Comme Emily Bazelon a écrit dans Slate ,

"Sûrement la vague de collecte d'ADN que le tribunal a déclenchée lundi va attraper un futur McVeigh. Mais le traitement de toutes ces informations peut gommer les travaux, prouvant globalement être une grande distraction malavisée. C'est le genre de coût cumulatif qui est plus difficile à voir. "

De plus, étant donné que les minorités raciales sont ciblées de façon disproportionnée par la police dans la plupart des juridictions, l'impact d'une surveillance génétique accrue aura également un impact disproportionné sur ces communautés. La pratique de la recherche familiale, actuellement autorisée en Californie, au Colorado, au Texas et en Virginie, ne fait qu'exacerber ce problème.
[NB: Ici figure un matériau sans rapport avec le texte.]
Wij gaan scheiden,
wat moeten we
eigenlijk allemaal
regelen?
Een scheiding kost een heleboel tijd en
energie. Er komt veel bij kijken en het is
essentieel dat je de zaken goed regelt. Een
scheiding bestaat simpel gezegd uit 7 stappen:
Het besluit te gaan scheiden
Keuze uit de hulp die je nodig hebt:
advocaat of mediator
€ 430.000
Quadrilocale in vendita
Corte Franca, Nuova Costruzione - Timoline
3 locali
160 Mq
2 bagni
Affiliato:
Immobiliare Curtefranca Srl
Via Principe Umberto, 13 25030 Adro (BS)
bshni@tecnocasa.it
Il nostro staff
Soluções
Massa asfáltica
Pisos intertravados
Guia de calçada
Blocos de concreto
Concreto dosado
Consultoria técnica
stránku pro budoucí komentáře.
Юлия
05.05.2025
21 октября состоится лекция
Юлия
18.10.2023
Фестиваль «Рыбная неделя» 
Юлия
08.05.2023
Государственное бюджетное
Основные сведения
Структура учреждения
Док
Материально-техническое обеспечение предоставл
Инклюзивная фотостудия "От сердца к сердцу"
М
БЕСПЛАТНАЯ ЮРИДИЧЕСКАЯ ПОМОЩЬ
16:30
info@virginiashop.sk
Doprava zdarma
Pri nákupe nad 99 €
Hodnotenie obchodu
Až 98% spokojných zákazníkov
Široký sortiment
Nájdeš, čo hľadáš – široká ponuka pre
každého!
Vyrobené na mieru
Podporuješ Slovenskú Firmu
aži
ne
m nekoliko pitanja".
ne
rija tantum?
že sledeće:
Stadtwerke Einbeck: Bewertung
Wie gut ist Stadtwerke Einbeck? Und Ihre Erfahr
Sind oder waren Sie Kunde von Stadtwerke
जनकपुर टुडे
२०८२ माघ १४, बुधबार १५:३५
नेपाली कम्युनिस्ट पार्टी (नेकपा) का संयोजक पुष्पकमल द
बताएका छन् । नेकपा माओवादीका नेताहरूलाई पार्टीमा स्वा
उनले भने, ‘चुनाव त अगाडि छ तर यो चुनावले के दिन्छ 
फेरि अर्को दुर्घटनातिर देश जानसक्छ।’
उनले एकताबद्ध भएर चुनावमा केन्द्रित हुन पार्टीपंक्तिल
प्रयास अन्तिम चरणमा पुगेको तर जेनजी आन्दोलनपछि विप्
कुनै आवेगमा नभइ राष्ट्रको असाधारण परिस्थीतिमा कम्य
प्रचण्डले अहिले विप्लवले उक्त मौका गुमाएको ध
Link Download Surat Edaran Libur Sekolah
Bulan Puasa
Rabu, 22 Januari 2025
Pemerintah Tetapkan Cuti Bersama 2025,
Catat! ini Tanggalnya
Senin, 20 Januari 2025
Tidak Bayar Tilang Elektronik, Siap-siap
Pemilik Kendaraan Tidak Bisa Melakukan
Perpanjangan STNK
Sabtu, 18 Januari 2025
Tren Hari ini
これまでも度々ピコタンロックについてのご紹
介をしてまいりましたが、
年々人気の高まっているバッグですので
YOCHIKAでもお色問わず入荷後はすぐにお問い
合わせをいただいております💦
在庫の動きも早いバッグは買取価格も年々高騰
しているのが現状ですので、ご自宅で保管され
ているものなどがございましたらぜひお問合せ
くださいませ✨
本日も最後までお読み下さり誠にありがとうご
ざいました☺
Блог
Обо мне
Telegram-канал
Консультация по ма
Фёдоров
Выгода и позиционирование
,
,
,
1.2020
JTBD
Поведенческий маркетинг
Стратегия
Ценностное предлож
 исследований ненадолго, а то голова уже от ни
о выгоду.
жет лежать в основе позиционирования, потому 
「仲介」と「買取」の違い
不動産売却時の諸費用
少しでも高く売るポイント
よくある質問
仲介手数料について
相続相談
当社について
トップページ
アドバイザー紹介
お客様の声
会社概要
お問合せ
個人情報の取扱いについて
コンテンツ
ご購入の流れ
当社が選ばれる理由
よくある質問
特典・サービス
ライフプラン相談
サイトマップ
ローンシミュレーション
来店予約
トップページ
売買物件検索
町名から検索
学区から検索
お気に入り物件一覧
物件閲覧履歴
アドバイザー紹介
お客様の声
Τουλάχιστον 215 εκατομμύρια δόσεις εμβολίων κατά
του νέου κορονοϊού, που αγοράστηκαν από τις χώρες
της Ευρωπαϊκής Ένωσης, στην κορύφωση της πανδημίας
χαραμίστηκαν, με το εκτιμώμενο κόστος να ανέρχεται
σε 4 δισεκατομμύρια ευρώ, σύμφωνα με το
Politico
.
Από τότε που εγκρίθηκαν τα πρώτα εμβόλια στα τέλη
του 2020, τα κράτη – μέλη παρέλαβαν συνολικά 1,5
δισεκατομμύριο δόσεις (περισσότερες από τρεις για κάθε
Le juge Scalia a mis en garde contre un «panoptique génétique» dans sa dissidence, se référant à l'idée de Jeremy Bentham d'une prison où les détenus savaient qu'ils pouvaient être surveillés à tout moment, mais ne savaient jamais s'ils étaient surveillés à un moment donné. Cela a été conçu pour amener les détenus à internaliser la surveillance et à se surveiller eux-mêmes. Près d'un tiers de la population américaine est arrêtée avant l'âge de 23 ans. En avril 2013, l'Index national d'ADN contenait un total de 12 247 200 profils d'ADN. Si la collecte d'ADN continue cette expansion exponentielle, un «panoptique génétique» ne semble pas si farfelu.